If a control is too broad, the auditor cannot test it. In those cases, they will require you to split it into smaller parts.

Example: CC6.1 Breakdown in Practice

Control objective: The entity implements logical access security software, infrastructure, and architectures over protected information assets to protect them from security events to meet the entity's objectives.

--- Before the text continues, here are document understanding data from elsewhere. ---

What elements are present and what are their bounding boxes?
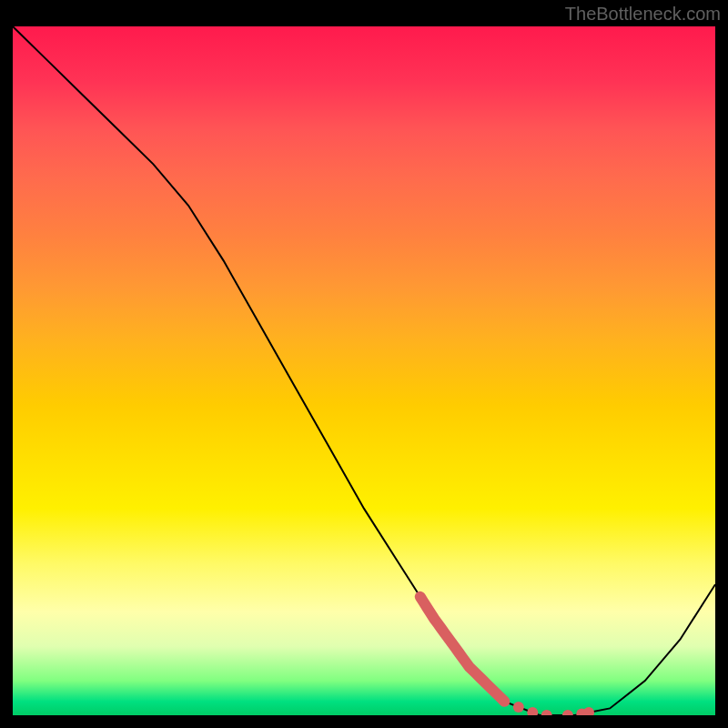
svg-point-0 bbox=[513, 702, 524, 713]
svg-point-2 bbox=[541, 710, 552, 715]
red-dot-cluster bbox=[13, 26, 715, 715]
svg-point-5 bbox=[583, 707, 594, 715]
watermark-text: TheBottleneck.com bbox=[565, 4, 721, 25]
svg-point-1 bbox=[527, 707, 538, 715]
chart-plot-area bbox=[13, 26, 715, 715]
svg-point-3 bbox=[562, 710, 573, 715]
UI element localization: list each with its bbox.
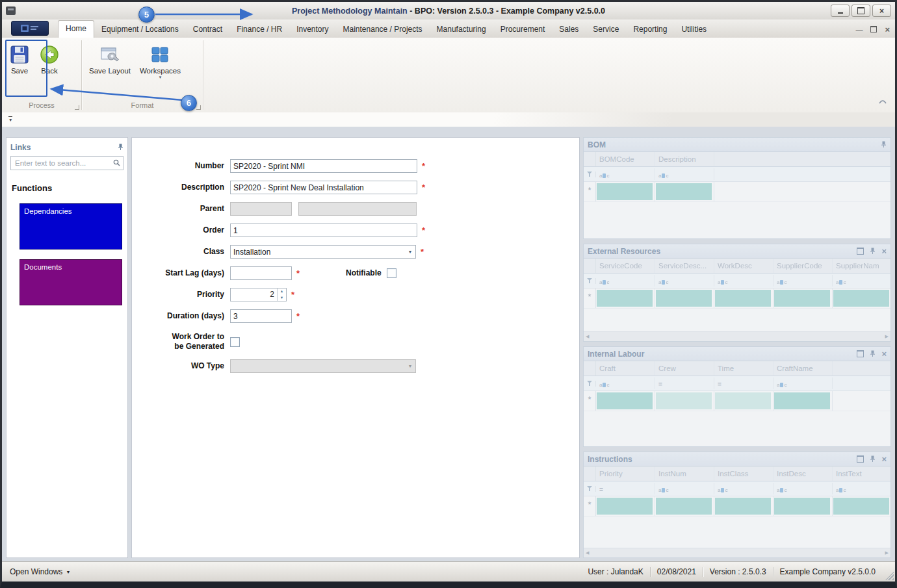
ribbon-tab-inventory[interactable]: Inventory: [289, 21, 335, 38]
instructions-column-header-3[interactable]: InstDesc: [774, 467, 833, 481]
filter-cell[interactable]: =: [714, 377, 774, 389]
new-row-cell[interactable]: [596, 391, 655, 411]
new-row-cell[interactable]: [714, 496, 774, 516]
order-input[interactable]: [230, 224, 417, 237]
new-row-cell[interactable]: [714, 391, 774, 411]
filter-cell[interactable]: ac: [596, 168, 655, 180]
filter-cell[interactable]: ac: [833, 275, 890, 287]
filter-cell[interactable]: ac: [714, 483, 774, 494]
ribbon-tab-procurement[interactable]: Procurement: [493, 21, 552, 38]
internal-labour-column-header-2[interactable]: Time: [714, 361, 774, 376]
maximize-icon[interactable]: [857, 455, 864, 463]
duration-input[interactable]: [230, 309, 292, 323]
mdi-minimize-icon[interactable]: —: [855, 26, 863, 33]
class-dropdown[interactable]: Installation ▼: [230, 245, 416, 259]
scroll-left-icon[interactable]: ◀: [586, 334, 589, 339]
resize-grip[interactable]: [885, 572, 894, 580]
format-dialog-launcher-icon[interactable]: [196, 105, 201, 110]
filter-cell[interactable]: ac: [655, 168, 714, 180]
start-lag-input[interactable]: [230, 266, 292, 280]
new-row-cell[interactable]: [655, 496, 714, 516]
filter-cell[interactable]: ac: [714, 275, 774, 287]
new-row-cell[interactable]: [774, 391, 833, 411]
new-row-cell[interactable]: [714, 288, 774, 308]
wo-generate-checkbox[interactable]: [230, 337, 240, 347]
ribbon-tab-finance-hr[interactable]: Finance / HR: [229, 21, 289, 38]
internal-labour-column-header-0[interactable]: Craft: [596, 361, 655, 376]
filter-cell[interactable]: ac: [774, 275, 833, 287]
bpo-menu-button[interactable]: [11, 21, 49, 36]
search-input[interactable]: [14, 159, 113, 168]
instructions-column-header-0[interactable]: Priority: [596, 467, 655, 481]
new-row-cell[interactable]: [596, 288, 655, 308]
back-button[interactable]: Back: [36, 42, 63, 77]
close-icon[interactable]: ×: [881, 350, 887, 358]
instructions-column-header-4[interactable]: InstText: [833, 467, 890, 481]
pin-icon[interactable]: [881, 141, 887, 148]
bom-column-header-0[interactable]: BOMCode: [596, 152, 655, 166]
new-row-cell[interactable]: [833, 496, 890, 516]
filter-cell[interactable]: ac: [596, 377, 655, 389]
filter-cell[interactable]: =: [596, 483, 655, 494]
pin-icon[interactable]: [870, 350, 876, 357]
external-resources-column-header-3[interactable]: SupplierCode: [774, 259, 833, 273]
number-input[interactable]: [230, 159, 417, 173]
filter-cell[interactable]: ac: [655, 275, 714, 287]
scroll-left-icon[interactable]: ◀: [586, 550, 589, 556]
open-windows-button[interactable]: Open Windows ▼: [10, 567, 70, 576]
new-row-cell[interactable]: [774, 288, 833, 308]
ribbon-tab-manufacturing[interactable]: Manufacturing: [430, 21, 493, 38]
scroll-right-icon[interactable]: ▶: [885, 334, 889, 339]
horizontal-scrollbar[interactable]: ◀▶: [584, 548, 890, 557]
maximize-icon[interactable]: [857, 248, 864, 255]
pin-icon[interactable]: [870, 455, 876, 463]
ribbon-tab-maintenance-projects[interactable]: Maintenance / Projects: [336, 21, 430, 38]
external-resources-column-header-0[interactable]: ServiceCode: [596, 259, 655, 273]
new-row-cell[interactable]: [833, 288, 890, 308]
search-icon[interactable]: [113, 157, 120, 169]
close-icon[interactable]: ×: [881, 455, 887, 463]
ribbon-tab-reporting[interactable]: Reporting: [626, 21, 674, 38]
toolbar-overflow-icon[interactable]: ▼: [8, 116, 12, 123]
bom-column-header-1[interactable]: Description: [655, 152, 714, 166]
ribbon-tab-contract[interactable]: Contract: [186, 21, 229, 38]
internal-labour-column-header-3[interactable]: CraftName: [774, 361, 833, 376]
mdi-restore-icon[interactable]: [870, 26, 877, 34]
filter-cell[interactable]: ac: [655, 483, 714, 494]
scroll-right-icon[interactable]: ▶: [885, 550, 889, 556]
function-button-documents[interactable]: Documents: [20, 259, 122, 305]
new-row-cell[interactable]: [655, 391, 714, 411]
filter-cell[interactable]: ac: [774, 377, 833, 389]
minimize-button[interactable]: [831, 5, 850, 17]
external-resources-column-header-1[interactable]: ServiceDesc...: [655, 259, 714, 273]
instructions-column-header-2[interactable]: InstClass: [714, 467, 774, 481]
filter-cell[interactable]: =: [655, 377, 714, 389]
new-row-cell[interactable]: [655, 182, 714, 201]
ribbon-tab-sales[interactable]: Sales: [552, 21, 586, 38]
workspaces-button[interactable]: Workspaces ▼: [136, 42, 184, 81]
spin-down-icon[interactable]: ▼: [278, 295, 286, 301]
external-resources-column-header-4[interactable]: SupplierNam: [833, 259, 890, 273]
ribbon-tab-equipment-locations[interactable]: Equipment / Locations: [94, 21, 186, 38]
close-button[interactable]: ×: [872, 5, 891, 17]
notifiable-checkbox[interactable]: [387, 268, 396, 278]
ribbon-tab-utilities[interactable]: Utilities: [674, 21, 714, 38]
pin-icon[interactable]: [870, 248, 876, 255]
maximize-icon[interactable]: [857, 350, 864, 357]
description-input[interactable]: [230, 181, 417, 194]
ribbon-tab-home[interactable]: Home: [58, 20, 94, 38]
ribbon-tab-service[interactable]: Service: [586, 21, 626, 38]
filter-cell[interactable]: ac: [774, 483, 833, 494]
function-button-dependancies[interactable]: Dependancies: [20, 203, 122, 249]
mdi-close-icon[interactable]: ×: [885, 25, 890, 34]
save-button[interactable]: Save: [6, 42, 33, 77]
horizontal-scrollbar[interactable]: ◀▶: [584, 331, 890, 341]
filter-cell[interactable]: ac: [833, 483, 890, 494]
instructions-column-header-1[interactable]: InstNum: [655, 467, 714, 481]
filter-cell[interactable]: ac: [596, 275, 655, 287]
maximize-button[interactable]: [852, 5, 870, 17]
save-layout-button[interactable]: Save Layout: [86, 42, 134, 77]
new-row-cell[interactable]: [655, 288, 714, 308]
process-dialog-launcher-icon[interactable]: [75, 105, 79, 110]
priority-spinner[interactable]: 2 ▲ ▼: [230, 288, 287, 301]
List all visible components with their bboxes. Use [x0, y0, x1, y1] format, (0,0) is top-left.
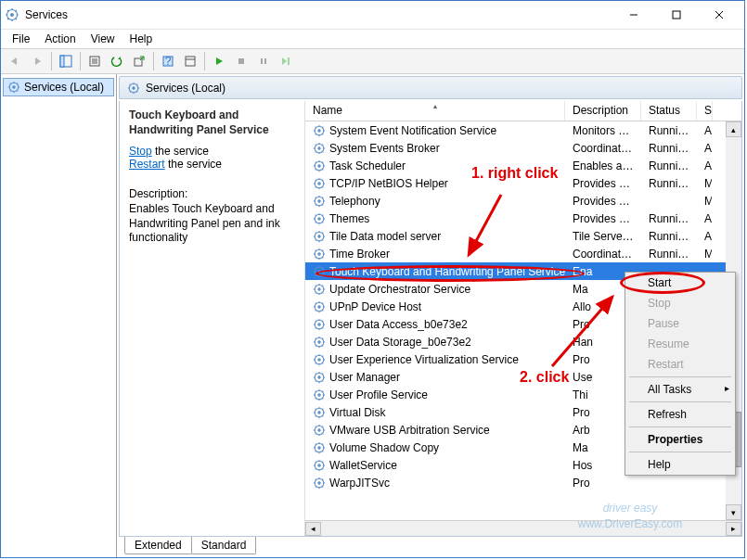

Here’s how CC6.1 can be broken down into meaningful, auditable sub-controls:

| Sub-control | What auditors test | Evidence reviewed | |---|---|---| | CC6.1.1 MFA Enforcement | Multi-factor authentication required for all remote access | IAM settings, login logs | | CC6.1.2 Unique User Accounts | Each employee has a unique account (no shared logins) | User directory, system account listings | | CC6.1.3 Access Reviews | Quarterly reviews of active accounts vs. HR roster | Access review reports, HR system exports | | CC6.1.4 Termination Access Removal | User accounts disabled immediately upon termination | HR offboarding logs, deprovisioning tickets | | CC6.1.5 Network Segmentation | Production systems separated from internal networks | Network architecture diagrams, firewall configs | | CC6.1.6 Administrative Access Restrictions | Only authorized admins can access production systems | IAM roles, system audit logs |

When to Split Controls

  • Split when:

    • Different activities or stakeholders are involved
    • Multiple artifacts/evidence are required
    • Risk areas are distinct
  • Keep whole when:

    • The control is simple, clearly defined, and maps to one activity.
    • Example: CC2.2 Security Awareness Training → “All employees complete annual training.”

Company Size and Context

It’s also important to remember: granularity scales with context.

  • A small business with two employees might combine certain controls if the same people perform all activities.
  • An enterprise with hundreds of employees will almost always need multiple sub-controls because auditors expect to see formal evidence across different departments, vendors, and processes.

The guiding principle is: if a control can naturally be split into testable pieces, the auditor will expect it.

Best Practices for Preparing SOC 2 Controls

  1. Start broad, refine later: Draft high-level controls first, then add sub-controls where necessary.
  2. Think like an auditor: Ask, “Could this control be tested with clear evidence?”
  3. Avoid over-engineering: Don’t invent sub-points if there’s no meaningful difference in activity or evidence.
  4. Document cross-references: Show how one sub-control may support multiple CCs.

If a control involves multiple activities, systems, or evidence sources, auditors will expect you to break it down. If it’s straightforward and fully testable as one control, you can keep it whole.

👉 In short: granularity depends on context but when in doubt, expect auditors to push for more detail, not less.